A rise in tax rates in 2010/11 could be anticipated in order to finance increasing national debt, which may further slow the country's recovery from the current recession. This comes on news that the Budget deficit rose further in August to -R98-billion.

Although there was a notable decline in the monthly deficit in August, the rising overall Budget deficit demands further debt financing.

What may be of concern is the manner in which expenditure is being financed. Long-term foreign loans have increased to R5.5-billion on an YTD basis, notably above the budgeted R3.8-billion in the 2009/2010 National Budget.

Conversely, only R33-billion in domestic long-term loans has come into use on an estimated budget of R61.5-billion. It is likely that the government is taking advantage of lower interest rates in foreign countries, while local financers struggle to provide credit at low reserves in the current recession.

The national debt burden

However, it is concerning that the accumulation of foreign debt will erase the strides the country has made in reducing the national debt burden in the last ten years, over and above the serious effect possible weakness in the rand would have on the size of foreign debt.

August recoded a much lower –R8.7-billion deficit during the month, from a staggering –R31.6-billion in July. Although the decline in the deficit still represents a 50 percent y/y increase in the month's deficit, this is still notably lower than the 66.3 percent rise in the deficit in July.

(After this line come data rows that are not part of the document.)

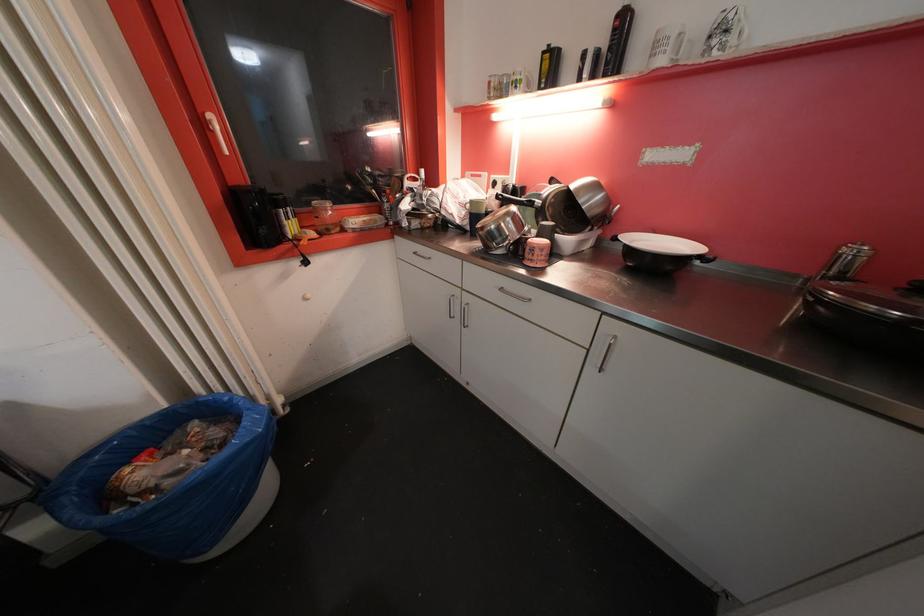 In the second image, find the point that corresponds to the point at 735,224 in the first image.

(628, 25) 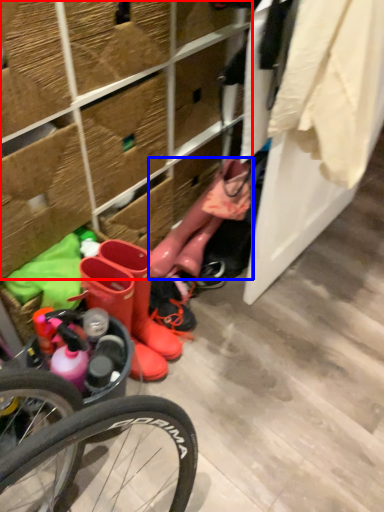 Question: Which point is closer to the camera, shelf (highlighted by a red box) or boot (highlighted by a blue box)?

Choices:
 (A) shelf
 (B) boot

Answer: (A)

Furthermore, while government revenue declines by a lower -4.6 percent y/y in August from -8.4 percent in July, expenditure increased by a marginal 1.3 percent y/y in the month, from a rise of 16.4 percent in July. This may be an indication of an improving government balance sheet.

Government revenue declined from R47.5-billion in August 2008 to R45.3-billion in August 2009. Further declines in company, individual and international trade taxes were recorded, as a result of slowed economic activity, rising unemployment, as well as a reduced tax rate in the 2009/2010 fiscal year.

Some relief to household balance sheets

However, a notable rise in taxes on goods and services marked the second consecutive increase in this revenue component. Taxes on goods and services rose to R16.09-billion in August 2009, from R14.61-billion in August 2009. This is an indication of rising domestic demand as the declines in inflation and interest rates provide some relief to household balance sheets.

One expects that with the improvement in domestic household expenditure, company profits will soon begin to improve, resulting in some recovery in company tax revenues. July saw liquidations decline by a notable -7.4 percent in the month, a further indication that economic activity is improving.

However, one should remain cautiously optimistic as high levels of uncertainty are still prevalent in the economy. Although retail and vehicle sales growth is recovering, they are still in negative territory. The recovery in the economy is likely to be slow, subsequently keeping improvements in government revenue moderate.

Government expenditure increased by a mere R0.6-billion to R53.9-billion from August 2008 to August 2009. However, on an YTD basis, expenditure increased to R300.6-billion in August 2009 from R193.1-billion in August 2008.

As Minister of Finance Pravin Gordhan has stated recently, instead of reducing expenditure in the current fiscal year due to lower revenue (as a result of the recession), it has been decided to finance planned expenditure (in order to prevent the delay of planned developments).